Provided material:
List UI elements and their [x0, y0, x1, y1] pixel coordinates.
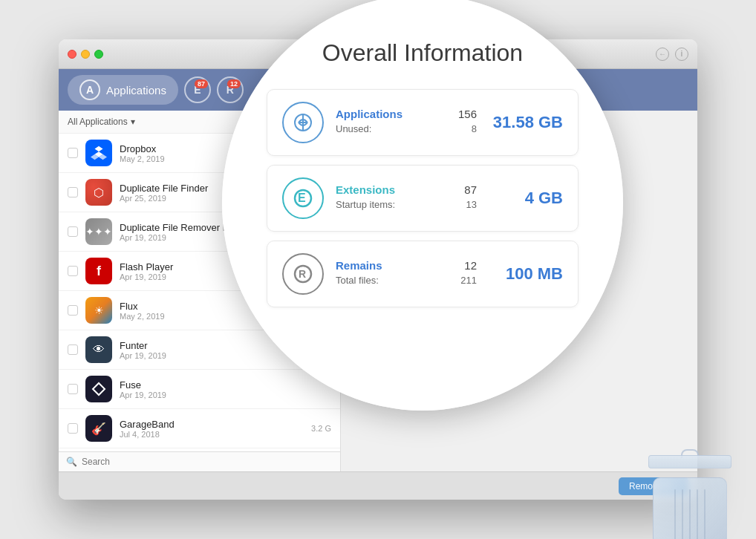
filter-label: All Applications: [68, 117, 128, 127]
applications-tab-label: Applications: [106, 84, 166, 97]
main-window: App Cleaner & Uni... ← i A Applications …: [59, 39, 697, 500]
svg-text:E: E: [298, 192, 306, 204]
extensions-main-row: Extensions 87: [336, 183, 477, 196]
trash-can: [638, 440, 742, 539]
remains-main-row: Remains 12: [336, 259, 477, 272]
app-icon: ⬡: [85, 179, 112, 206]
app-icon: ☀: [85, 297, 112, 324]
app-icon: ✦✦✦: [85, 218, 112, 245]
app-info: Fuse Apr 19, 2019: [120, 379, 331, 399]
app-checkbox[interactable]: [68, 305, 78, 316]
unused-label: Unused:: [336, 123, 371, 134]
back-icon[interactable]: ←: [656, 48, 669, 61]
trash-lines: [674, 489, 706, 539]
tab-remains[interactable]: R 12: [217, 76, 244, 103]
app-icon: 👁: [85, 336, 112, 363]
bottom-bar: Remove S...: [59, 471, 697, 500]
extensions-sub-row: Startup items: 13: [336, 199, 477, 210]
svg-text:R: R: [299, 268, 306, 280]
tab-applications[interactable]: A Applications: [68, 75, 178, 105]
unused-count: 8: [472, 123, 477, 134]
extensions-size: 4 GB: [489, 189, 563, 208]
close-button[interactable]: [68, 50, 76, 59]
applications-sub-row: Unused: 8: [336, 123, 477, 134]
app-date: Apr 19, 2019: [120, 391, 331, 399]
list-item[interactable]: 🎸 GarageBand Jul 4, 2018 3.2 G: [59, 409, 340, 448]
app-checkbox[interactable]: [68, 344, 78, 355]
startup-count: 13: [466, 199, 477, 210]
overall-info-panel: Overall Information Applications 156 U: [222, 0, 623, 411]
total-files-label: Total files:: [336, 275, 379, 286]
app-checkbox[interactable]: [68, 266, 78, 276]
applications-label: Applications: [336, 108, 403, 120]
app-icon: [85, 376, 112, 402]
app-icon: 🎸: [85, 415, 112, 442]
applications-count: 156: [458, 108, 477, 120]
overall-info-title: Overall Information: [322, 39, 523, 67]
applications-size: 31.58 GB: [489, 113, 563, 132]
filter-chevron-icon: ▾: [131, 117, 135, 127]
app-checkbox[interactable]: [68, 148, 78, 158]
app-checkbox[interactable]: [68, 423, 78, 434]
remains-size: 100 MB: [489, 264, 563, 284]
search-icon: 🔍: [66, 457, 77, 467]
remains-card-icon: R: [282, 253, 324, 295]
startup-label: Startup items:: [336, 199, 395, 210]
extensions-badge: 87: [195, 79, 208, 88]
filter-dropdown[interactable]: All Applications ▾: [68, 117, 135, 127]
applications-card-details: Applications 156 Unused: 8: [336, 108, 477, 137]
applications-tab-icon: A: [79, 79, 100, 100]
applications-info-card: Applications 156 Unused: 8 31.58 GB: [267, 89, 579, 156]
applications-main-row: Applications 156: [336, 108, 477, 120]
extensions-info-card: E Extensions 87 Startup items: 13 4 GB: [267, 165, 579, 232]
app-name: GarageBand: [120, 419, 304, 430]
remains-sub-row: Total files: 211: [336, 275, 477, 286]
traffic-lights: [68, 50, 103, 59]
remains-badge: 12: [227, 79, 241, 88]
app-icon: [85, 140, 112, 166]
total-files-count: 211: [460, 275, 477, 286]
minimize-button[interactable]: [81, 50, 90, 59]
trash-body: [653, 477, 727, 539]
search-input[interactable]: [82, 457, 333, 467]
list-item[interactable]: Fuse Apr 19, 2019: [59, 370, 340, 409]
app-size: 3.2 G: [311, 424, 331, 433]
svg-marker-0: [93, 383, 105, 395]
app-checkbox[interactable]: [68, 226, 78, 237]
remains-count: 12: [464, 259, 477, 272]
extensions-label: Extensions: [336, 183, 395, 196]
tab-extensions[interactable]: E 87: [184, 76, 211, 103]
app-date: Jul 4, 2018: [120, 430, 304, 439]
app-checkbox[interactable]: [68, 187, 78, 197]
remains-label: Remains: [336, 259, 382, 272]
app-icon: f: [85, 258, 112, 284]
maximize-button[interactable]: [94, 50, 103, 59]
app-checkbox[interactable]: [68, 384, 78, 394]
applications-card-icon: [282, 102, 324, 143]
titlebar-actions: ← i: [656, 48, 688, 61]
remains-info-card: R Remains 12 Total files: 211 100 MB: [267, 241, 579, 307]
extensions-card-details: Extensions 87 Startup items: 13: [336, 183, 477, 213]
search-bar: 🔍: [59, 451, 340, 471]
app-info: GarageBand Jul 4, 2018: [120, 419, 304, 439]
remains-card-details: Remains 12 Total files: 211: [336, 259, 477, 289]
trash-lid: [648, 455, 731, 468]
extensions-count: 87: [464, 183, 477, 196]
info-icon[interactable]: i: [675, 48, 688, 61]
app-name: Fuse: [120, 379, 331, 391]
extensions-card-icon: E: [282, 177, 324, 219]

To do: Copy all lines above containing the string "trash".

Result of the exercise:
trash-can: [638, 440, 742, 539]
trash-lines: [674, 489, 706, 539]
trash-body: [653, 477, 727, 539]
trash-lid: [648, 455, 731, 468]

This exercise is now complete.